I would like to know what "came through to the corridor with me" means in the following sentences:
‘No, thank you,’ you said, waiting for her to stop. ‘I won’t trouble you for long. Ludwik told me you haven’t been well. I managed to get you a doctor’s appointment. Tomorrow at ten.’ You handed her a card.
She looked at it, squinting, reaching for her glasses. ‘But Pan Janusz, this is a private doctor,’ she muttered, looking concerned. ‘I don’t think I can—’
‘He won’t accept payment,’ you said. ‘Don’t worry.’
She considered you for a moment, very seriously. ‘Pan Janusz, how can I accept this?’
‘It’s nothing. A favour being returned, that’s all.’ You glanced at me for a moment.
Pani Kolecka’s face broke into an involuntary smile. ‘I don’t know how to thank you. Please, stay for lunch.’
‘Thank you, but I have to go, and you need to rest. Another time. When you feel better.’ You got up and shook her hand, and came through to the corridor with me.

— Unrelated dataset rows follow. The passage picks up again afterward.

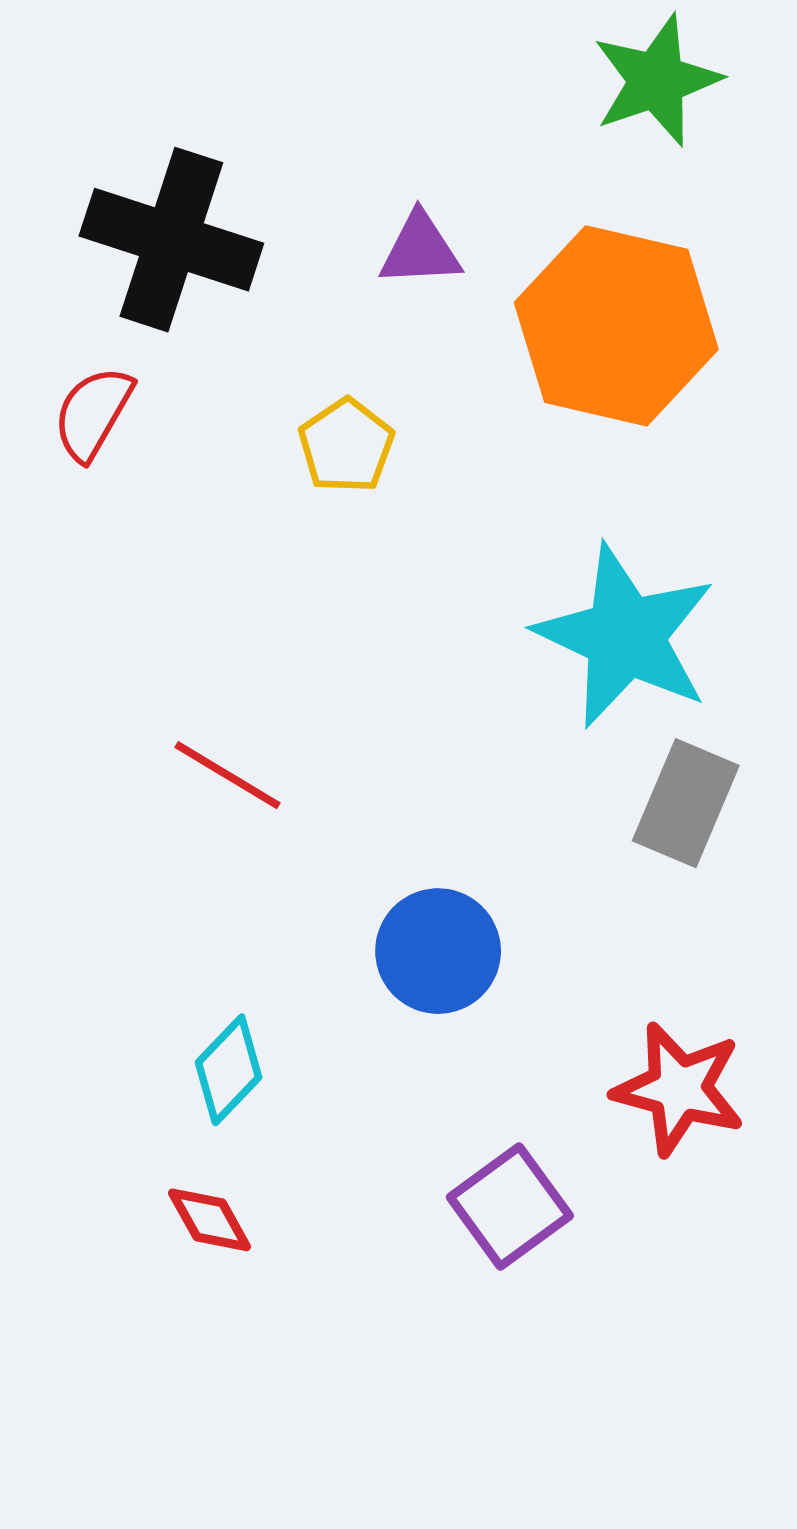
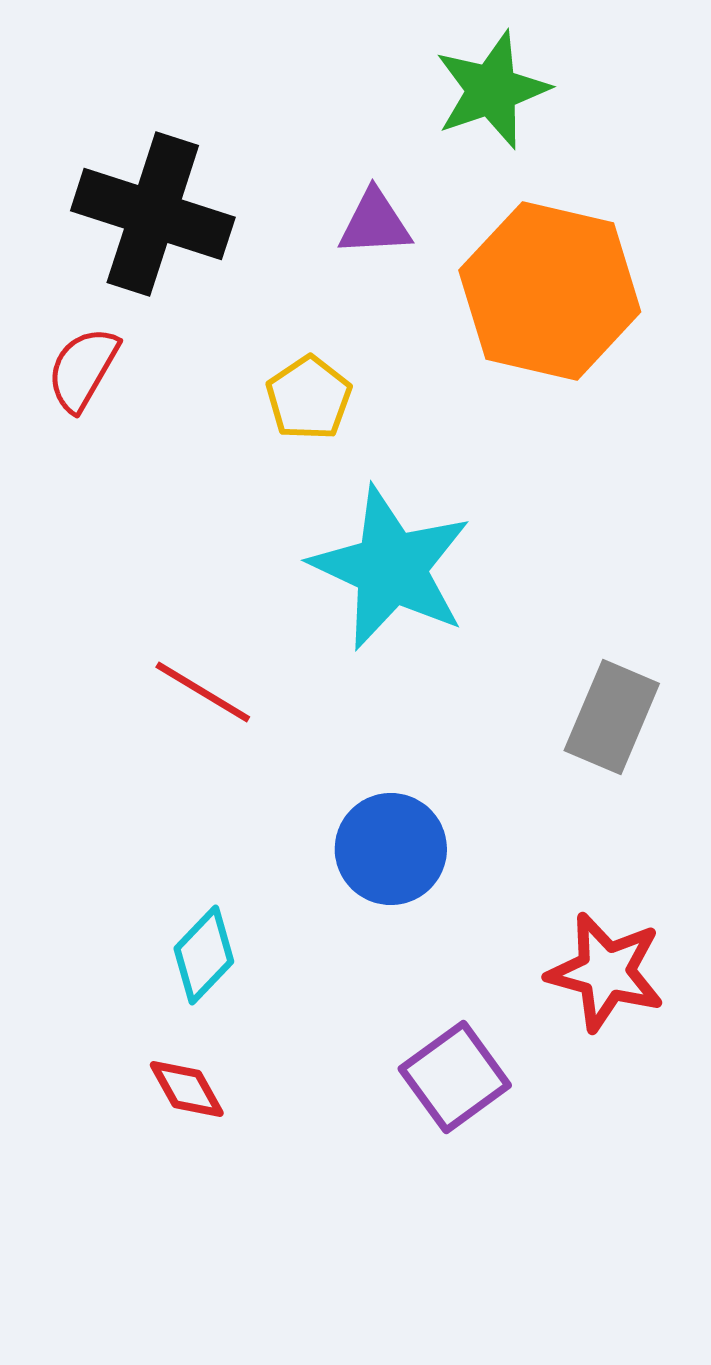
green star: (657, 80) -> (492, 90), moved
cyan star: (625, 636) -> (391, 568), moved

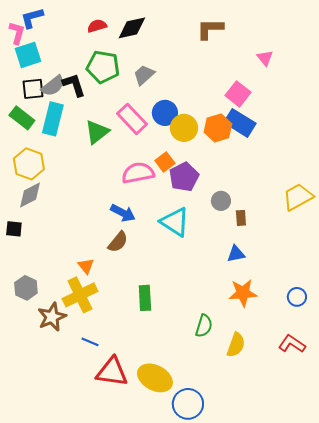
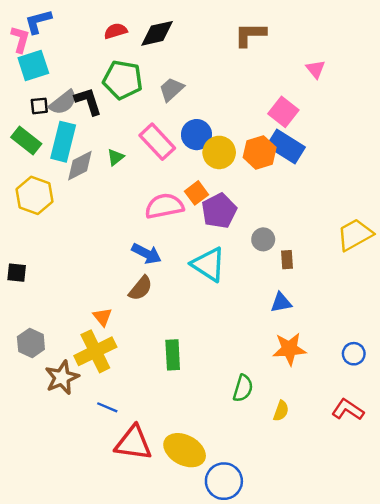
black square: (33, 89) -> (39, 106), size x0.7
green triangle: (97, 132) -> (116, 157), size x0.6
gray diamond: (30, 195) -> (80, 166), moved
yellow semicircle: (236, 345) -> (281, 411), size x0.7

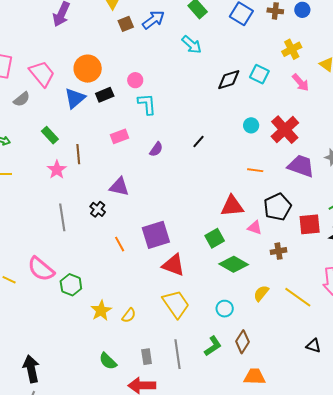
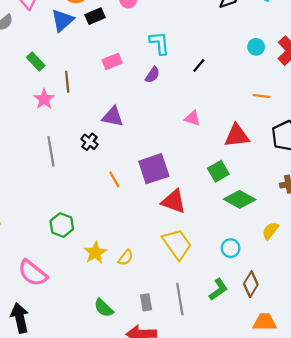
cyan L-shape: (147, 104) -> (159, 43), moved
pink triangle: (255, 228) -> (193, 118), moved
pink semicircle: (41, 269) -> (33, 273), moved

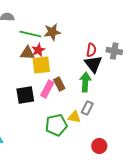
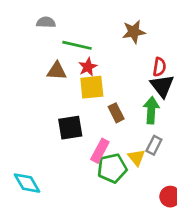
brown star: (52, 32) -> (134, 32), moved
brown triangle: (27, 53) -> (57, 71), moved
pink rectangle: (47, 89) -> (100, 151), moved
yellow triangle: (74, 117) -> (136, 157), turned 40

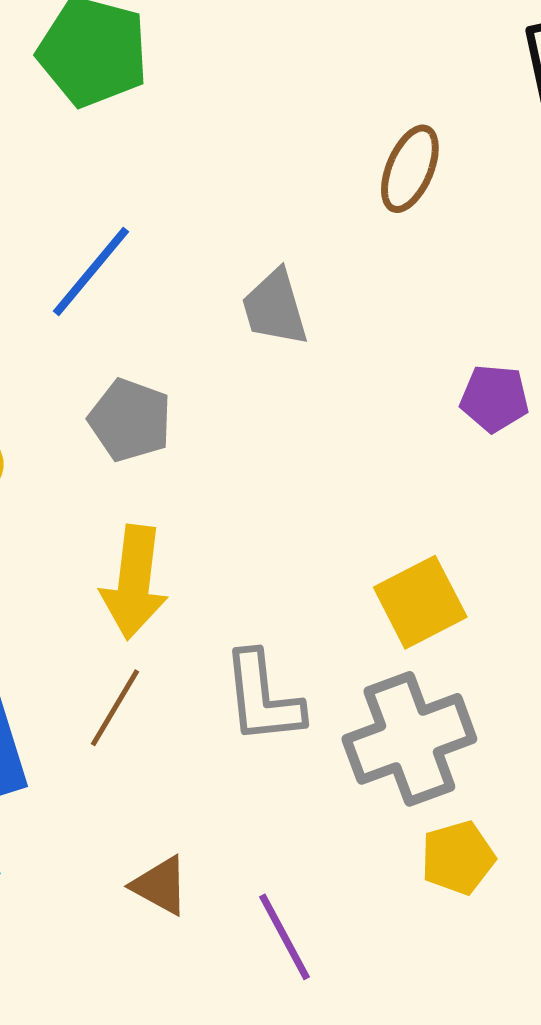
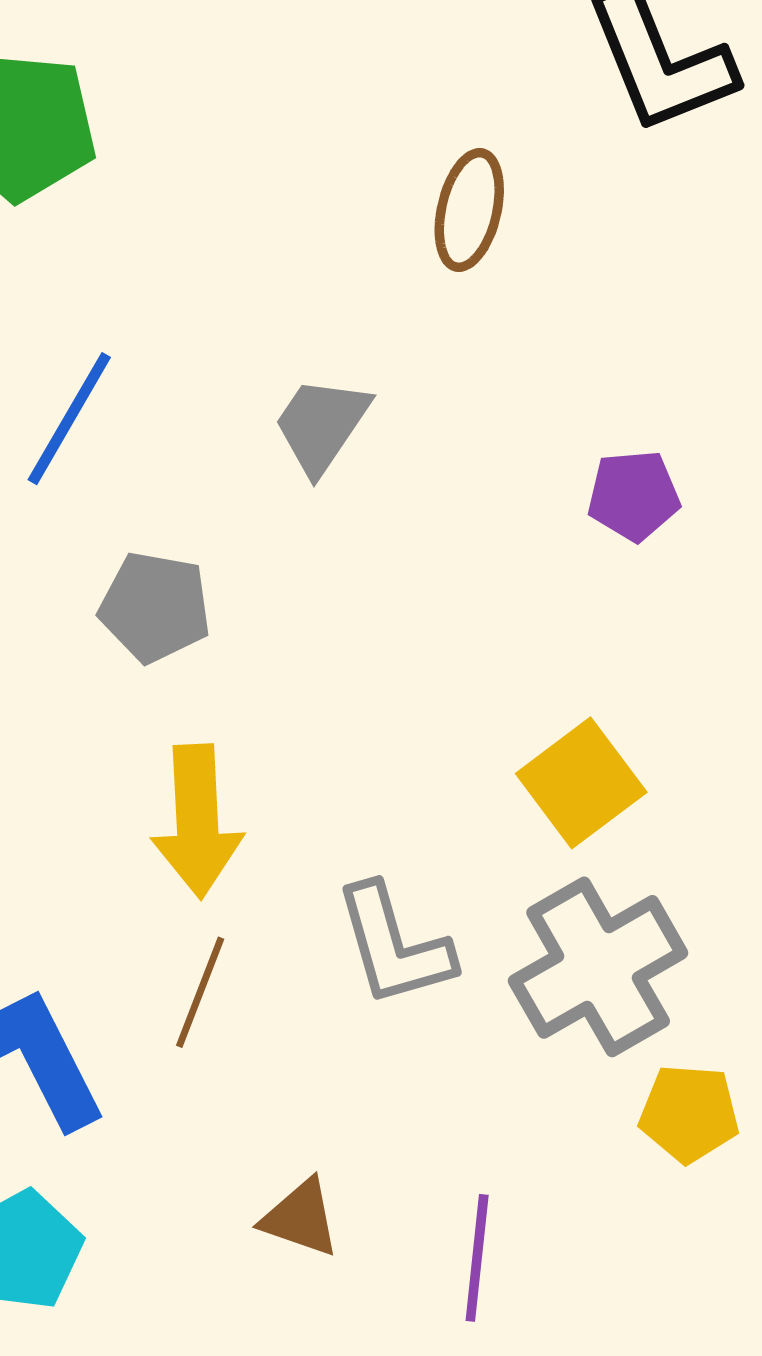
gray trapezoid: (275, 308) -> (321, 425), turned 60
yellow pentagon: (458, 858) -> (689, 1113), turned 30
purple line: (284, 937) -> (477, 1258), turned 44

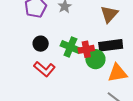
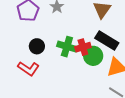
black rectangle: (111, 45) -> (107, 40), turned 45
red L-shape: (45, 69) -> (28, 69), moved

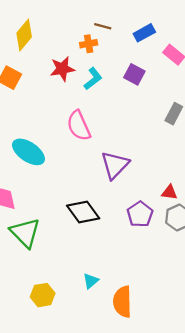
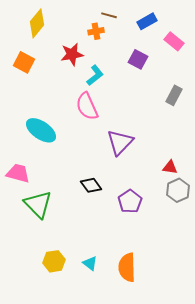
cyan L-shape: (93, 79) -> (95, 75), moved
black diamond: (83, 212) -> (91, 185), size x0.7
purple pentagon: (140, 214) -> (130, 201), moved
cyan triangle: (91, 281) -> (90, 263), moved, turned -42

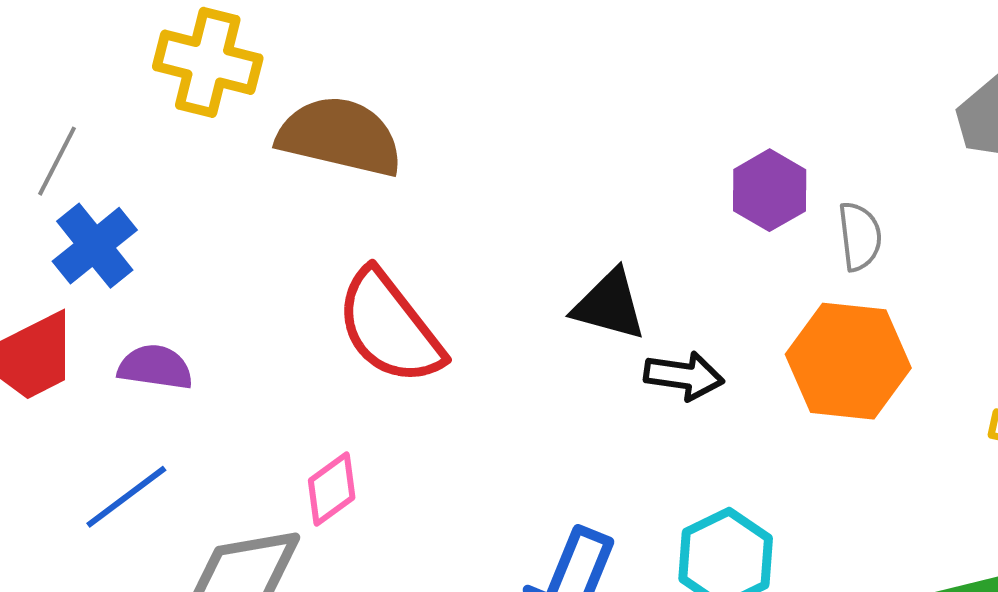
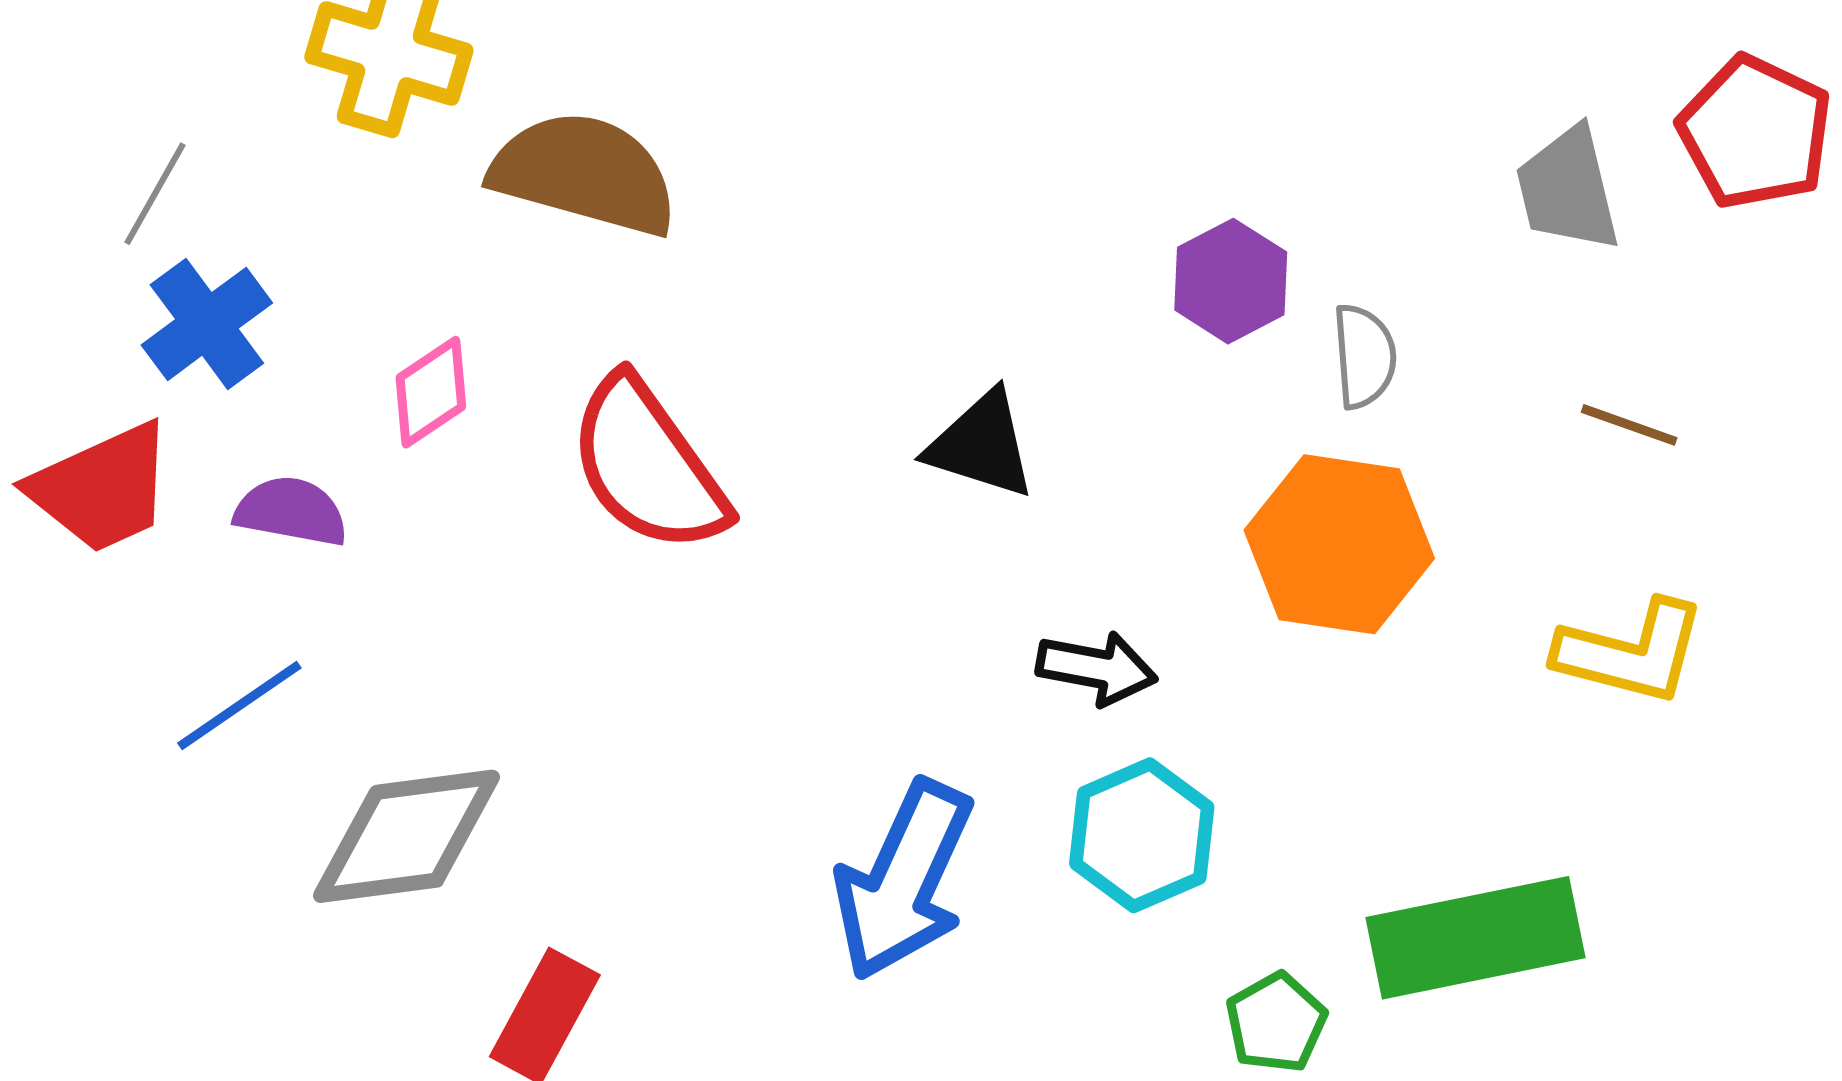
black arrow: (684, 376) -> (1097, 668), moved
pink diamond: (332, 489) -> (431, 392), moved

I wanted to thank you but I couldn’t.
In this novel, which is set in the 1980's in Poland under the socialist regime, where homosexuality was socially unacceptable, the protagonist Ludwik (a university graduate) left Poland in 1981 to live in the United States of America. And he remembers what it was like back then in Poland, where he was frustrated by the reality of this socialist regime that he couldn't even get a doctor's appointment when his dear landlady was sick. (She was like a grandmother to him). But days later, his lover Janusz came to give her the ticket for a doctor's appointment.
In this part, I wonder what "come through to" means. Would that mean that they came out through the room to the corridor...?
I am an English learner from South Korea, so thank you for your patience in advance as I may not know obvious things. I would very much appreciate your help. :)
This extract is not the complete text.